→ **Assignment**:
Pick out each line of the records in which the word "máme" appears.
** Available data follows **
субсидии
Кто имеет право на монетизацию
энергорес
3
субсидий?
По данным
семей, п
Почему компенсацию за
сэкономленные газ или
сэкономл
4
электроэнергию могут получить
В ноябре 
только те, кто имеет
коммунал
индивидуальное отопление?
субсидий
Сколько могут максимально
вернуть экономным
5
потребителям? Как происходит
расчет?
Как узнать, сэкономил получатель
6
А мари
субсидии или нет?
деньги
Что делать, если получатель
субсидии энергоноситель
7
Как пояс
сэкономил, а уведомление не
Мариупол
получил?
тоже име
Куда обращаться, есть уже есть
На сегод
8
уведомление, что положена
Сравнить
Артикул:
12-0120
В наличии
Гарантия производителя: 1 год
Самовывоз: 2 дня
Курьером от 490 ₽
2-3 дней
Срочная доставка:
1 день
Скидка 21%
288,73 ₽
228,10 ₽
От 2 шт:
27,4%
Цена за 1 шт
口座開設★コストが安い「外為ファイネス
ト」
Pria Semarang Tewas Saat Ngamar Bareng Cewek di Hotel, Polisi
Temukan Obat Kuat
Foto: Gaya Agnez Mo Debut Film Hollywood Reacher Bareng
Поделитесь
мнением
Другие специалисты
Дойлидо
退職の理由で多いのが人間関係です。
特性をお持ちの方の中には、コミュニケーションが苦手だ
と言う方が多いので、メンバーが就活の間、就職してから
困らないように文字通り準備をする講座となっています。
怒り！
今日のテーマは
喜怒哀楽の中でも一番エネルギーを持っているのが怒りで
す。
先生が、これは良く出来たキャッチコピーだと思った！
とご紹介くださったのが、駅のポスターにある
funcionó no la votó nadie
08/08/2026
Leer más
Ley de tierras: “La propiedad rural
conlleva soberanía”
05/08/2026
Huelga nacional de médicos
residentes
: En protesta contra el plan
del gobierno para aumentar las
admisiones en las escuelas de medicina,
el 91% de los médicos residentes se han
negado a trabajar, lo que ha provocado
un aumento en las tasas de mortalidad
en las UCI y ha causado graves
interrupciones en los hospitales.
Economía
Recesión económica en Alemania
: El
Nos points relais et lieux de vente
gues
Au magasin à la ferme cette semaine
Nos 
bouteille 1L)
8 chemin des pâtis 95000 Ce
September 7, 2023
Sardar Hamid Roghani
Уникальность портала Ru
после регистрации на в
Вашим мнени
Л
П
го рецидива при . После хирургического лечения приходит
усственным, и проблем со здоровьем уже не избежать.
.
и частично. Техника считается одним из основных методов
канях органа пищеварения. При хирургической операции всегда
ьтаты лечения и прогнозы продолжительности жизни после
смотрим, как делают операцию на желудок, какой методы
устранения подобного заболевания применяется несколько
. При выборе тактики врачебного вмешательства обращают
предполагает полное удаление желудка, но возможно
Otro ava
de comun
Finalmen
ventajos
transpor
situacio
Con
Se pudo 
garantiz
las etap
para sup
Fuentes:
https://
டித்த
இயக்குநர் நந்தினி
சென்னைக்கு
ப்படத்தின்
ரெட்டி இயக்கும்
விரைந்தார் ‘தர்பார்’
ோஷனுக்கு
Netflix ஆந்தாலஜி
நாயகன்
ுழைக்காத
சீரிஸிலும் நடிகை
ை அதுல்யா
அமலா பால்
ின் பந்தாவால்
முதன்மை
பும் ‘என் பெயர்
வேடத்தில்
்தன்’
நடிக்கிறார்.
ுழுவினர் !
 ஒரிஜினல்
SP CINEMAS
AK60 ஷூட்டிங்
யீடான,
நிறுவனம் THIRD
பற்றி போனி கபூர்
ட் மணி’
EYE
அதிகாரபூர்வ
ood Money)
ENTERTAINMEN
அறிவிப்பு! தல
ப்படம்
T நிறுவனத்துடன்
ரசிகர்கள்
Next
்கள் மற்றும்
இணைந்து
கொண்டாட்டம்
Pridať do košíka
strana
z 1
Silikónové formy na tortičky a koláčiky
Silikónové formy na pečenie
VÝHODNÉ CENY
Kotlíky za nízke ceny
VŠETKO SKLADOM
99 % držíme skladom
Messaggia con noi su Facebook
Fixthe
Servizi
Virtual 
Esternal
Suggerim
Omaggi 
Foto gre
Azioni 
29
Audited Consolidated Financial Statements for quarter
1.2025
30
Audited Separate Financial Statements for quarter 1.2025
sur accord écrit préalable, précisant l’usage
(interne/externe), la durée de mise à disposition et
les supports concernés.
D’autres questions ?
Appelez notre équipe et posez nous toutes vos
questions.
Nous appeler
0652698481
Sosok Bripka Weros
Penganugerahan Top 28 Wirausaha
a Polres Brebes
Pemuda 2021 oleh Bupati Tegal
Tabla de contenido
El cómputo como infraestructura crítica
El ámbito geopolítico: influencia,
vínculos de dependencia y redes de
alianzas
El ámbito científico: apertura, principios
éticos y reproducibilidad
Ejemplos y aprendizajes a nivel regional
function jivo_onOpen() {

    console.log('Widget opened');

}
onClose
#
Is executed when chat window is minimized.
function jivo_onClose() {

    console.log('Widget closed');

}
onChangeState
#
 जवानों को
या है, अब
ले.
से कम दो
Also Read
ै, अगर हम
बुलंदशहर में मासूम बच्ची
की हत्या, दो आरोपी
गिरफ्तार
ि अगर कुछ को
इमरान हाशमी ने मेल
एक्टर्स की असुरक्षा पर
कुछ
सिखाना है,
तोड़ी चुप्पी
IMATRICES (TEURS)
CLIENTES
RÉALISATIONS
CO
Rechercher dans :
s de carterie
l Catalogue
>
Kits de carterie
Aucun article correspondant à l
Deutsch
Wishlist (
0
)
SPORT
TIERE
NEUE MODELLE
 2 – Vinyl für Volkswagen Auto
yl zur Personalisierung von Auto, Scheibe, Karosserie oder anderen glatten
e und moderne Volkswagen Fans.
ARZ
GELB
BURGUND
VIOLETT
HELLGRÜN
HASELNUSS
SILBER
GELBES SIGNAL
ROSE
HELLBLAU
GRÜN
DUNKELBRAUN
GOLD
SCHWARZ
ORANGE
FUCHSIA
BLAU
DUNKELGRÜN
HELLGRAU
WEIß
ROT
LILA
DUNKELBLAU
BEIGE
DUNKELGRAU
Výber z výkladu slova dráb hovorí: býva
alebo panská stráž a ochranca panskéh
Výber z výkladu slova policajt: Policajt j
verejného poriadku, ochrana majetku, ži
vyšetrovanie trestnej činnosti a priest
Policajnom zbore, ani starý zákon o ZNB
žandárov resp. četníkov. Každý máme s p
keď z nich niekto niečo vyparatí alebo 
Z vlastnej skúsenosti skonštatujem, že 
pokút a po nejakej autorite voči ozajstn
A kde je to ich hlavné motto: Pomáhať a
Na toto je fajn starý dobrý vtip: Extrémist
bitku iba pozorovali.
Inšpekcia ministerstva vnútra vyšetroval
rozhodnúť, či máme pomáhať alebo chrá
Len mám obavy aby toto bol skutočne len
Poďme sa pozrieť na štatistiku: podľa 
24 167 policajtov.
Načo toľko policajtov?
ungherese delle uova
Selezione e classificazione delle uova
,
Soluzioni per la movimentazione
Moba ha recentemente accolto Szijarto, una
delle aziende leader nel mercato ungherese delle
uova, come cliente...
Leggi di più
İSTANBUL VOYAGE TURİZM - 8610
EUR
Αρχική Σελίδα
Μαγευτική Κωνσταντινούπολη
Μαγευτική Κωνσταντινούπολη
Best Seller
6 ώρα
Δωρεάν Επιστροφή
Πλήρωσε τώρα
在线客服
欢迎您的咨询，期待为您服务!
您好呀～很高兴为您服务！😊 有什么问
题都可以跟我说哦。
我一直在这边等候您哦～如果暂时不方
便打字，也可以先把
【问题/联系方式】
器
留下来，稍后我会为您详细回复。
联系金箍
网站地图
** End of Available data **
→ **Exercise response**:
žandárov resp. četníkov. Každý máme s p
rozhodnúť, či máme pomáhať alebo chrá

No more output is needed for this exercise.